Early Origins of Tyrannosaurs

The most popular dinosaur of all time may very well be Tyrannosaurus rex, but there were many other closely related dinosaurs too, collectively known as the Tyrannosauroidea, a group of coelurosaurian theropod dinosaurs consisting of the tyrannosaurids and all their early relatives, being most closely related to birds. Throughout much of their existence (commencing in the mid Jurassic some 170 million years ago), tyrannosauroids were mostly small to medium-sized animals before they attained truly gigantic sizes by the late Cretaceous. It’s only in the past couple of decades that an impressive number of early tyrannosauroid fossils have come to light.

The majority of early tyrannosauroids were only under 4 m (13 ft) long,  similar in size to other closely related coelurosaurians. Unlike the later tyrannosaurids such as T. rex, they all had longer arms and hands with three fingers as well as lightly built skulls lacking bone crunching adaptations.

The oldest known tyrannosauroid of all is Proceratosaurus bradleyi, known from a single, partial skull found in the Great Oolite Group of the White Limestone Formation at Minchinhampton, Gloucestershire, England (dated to the Bathonian Stage, Mid Jurassic).
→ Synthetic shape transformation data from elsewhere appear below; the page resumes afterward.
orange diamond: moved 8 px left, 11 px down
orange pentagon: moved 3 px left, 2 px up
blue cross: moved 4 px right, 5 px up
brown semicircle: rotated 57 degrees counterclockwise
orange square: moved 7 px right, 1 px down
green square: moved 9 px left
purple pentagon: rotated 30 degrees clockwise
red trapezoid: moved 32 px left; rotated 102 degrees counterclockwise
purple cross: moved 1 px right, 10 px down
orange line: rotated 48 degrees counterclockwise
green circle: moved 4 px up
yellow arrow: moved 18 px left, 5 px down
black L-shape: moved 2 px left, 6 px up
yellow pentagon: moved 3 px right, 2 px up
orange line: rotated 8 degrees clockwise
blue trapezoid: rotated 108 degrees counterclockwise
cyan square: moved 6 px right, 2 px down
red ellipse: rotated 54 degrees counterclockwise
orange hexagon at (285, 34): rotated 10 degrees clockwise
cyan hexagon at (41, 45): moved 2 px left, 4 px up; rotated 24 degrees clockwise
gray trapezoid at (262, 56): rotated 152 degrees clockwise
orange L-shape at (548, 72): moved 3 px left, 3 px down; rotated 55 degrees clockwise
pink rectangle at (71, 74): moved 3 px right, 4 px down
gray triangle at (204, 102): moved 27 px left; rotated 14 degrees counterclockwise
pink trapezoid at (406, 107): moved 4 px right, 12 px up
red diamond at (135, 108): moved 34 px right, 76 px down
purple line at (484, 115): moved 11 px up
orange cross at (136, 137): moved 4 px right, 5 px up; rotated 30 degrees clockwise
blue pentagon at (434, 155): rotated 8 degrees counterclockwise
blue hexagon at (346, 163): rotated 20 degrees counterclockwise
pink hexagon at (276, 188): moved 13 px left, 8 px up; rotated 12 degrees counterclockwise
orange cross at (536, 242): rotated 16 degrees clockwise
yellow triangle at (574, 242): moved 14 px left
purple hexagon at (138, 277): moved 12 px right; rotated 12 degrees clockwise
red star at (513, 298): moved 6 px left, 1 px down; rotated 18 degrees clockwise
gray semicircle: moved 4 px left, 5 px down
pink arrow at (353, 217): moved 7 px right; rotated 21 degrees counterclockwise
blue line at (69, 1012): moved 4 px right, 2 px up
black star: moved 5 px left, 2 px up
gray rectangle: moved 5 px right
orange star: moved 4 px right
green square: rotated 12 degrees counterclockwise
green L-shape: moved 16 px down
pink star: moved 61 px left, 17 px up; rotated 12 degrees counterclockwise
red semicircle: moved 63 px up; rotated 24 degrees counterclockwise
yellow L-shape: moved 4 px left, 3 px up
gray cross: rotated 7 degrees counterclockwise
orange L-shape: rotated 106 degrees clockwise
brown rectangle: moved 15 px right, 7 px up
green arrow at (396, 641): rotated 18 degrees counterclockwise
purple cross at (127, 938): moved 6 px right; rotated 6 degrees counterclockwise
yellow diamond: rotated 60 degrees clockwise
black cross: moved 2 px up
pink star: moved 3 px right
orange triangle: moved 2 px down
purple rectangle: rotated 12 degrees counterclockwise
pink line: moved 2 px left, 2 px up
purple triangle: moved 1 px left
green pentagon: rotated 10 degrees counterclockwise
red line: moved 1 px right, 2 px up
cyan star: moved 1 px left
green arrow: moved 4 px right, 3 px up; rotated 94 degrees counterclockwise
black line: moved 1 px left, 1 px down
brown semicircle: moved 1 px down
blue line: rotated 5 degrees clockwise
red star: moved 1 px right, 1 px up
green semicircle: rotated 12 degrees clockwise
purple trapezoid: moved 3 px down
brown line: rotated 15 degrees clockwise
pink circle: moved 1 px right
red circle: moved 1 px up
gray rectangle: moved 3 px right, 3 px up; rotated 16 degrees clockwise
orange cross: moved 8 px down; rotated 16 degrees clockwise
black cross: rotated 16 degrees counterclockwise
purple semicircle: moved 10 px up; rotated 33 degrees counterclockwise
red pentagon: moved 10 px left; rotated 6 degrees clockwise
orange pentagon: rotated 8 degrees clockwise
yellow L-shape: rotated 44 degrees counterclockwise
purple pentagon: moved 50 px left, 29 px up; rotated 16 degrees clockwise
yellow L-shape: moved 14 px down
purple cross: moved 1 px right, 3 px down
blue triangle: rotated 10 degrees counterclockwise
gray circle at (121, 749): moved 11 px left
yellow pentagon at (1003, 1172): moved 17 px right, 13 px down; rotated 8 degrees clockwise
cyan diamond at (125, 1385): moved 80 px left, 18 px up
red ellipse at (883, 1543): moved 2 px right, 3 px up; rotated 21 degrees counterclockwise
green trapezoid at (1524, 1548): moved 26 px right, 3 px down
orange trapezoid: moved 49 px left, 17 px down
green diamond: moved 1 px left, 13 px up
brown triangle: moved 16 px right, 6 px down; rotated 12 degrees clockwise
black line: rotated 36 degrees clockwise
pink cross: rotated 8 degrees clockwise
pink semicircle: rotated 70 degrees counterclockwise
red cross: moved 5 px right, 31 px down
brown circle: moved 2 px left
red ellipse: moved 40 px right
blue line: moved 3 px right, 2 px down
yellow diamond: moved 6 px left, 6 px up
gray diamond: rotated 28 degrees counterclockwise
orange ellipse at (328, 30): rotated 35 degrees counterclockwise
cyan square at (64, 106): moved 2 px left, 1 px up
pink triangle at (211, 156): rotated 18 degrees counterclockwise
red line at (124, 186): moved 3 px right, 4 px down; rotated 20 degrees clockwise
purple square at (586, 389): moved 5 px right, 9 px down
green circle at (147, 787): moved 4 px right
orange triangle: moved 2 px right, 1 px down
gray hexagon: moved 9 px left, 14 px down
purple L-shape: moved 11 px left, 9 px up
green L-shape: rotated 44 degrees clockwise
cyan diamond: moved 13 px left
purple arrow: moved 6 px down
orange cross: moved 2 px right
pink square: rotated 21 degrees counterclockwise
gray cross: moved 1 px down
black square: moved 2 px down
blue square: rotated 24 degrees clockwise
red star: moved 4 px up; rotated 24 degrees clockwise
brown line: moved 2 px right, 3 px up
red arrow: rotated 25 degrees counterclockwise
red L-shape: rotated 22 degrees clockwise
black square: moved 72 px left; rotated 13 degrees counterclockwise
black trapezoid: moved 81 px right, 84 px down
From this skull, the animal is estimated to have been around 3 metres long. What appears to be a nasal horn on the tip of the skull’s snout was likely just the base of a large, rounded, mohawk-like nasal crest analogous to Guanlong, to which we now believe is closely related.

Mistakenly described as a species of Megalosaurus at first by Arthur Smith Woodward in 1910, it was later named as a distinct genus by Friedrich von Huene in 1926, Proceratosaurus meaning “before Ceratosaurus” due to the similar-looking nasal horn-like feature on the skull, akin to the better preserved Ceratosaurus of Late Jurassic North America (von Huene, 1926). Proceratosaurus was assumed to have been ancestral to Ceratosaurus, so both dinosaurs were classified as coelurosaurians. Later in the century, Ceratosaurus was found to have not been a coelurosaur so both dinosaurs weren’t closely related after all, and it wasn’t until 2010 that Proceratosaurus was finally recognised as a definite tyrannosauroid, a member of an evolutionary lineage that would culminate into the T. rex of latest Cretaceous North America (Rauhut et al., 2010).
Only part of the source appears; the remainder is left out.